→ **WHAT YOU ARE ASKED TO DO**:
From the listing below, extract each line containing the string "desarrollo".

→ **INFORMATION SUPPLIED**:
++++++++++++++++++++

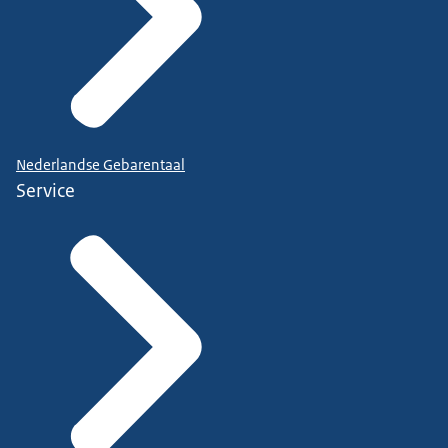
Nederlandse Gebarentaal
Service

++++++++++++++++++++

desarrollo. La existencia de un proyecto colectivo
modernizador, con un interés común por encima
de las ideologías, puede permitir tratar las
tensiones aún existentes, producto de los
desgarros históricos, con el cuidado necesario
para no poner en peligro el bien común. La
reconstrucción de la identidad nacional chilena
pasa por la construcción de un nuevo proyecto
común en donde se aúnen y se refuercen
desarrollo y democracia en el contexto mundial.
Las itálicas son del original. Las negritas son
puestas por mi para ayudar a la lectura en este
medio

++++++++++++++++++++

→ **OUTPUT OF THE EXERCISE**:
desarrollo. La existencia de un proyecto colectivo
desarrollo y democracia en el contexto mundial.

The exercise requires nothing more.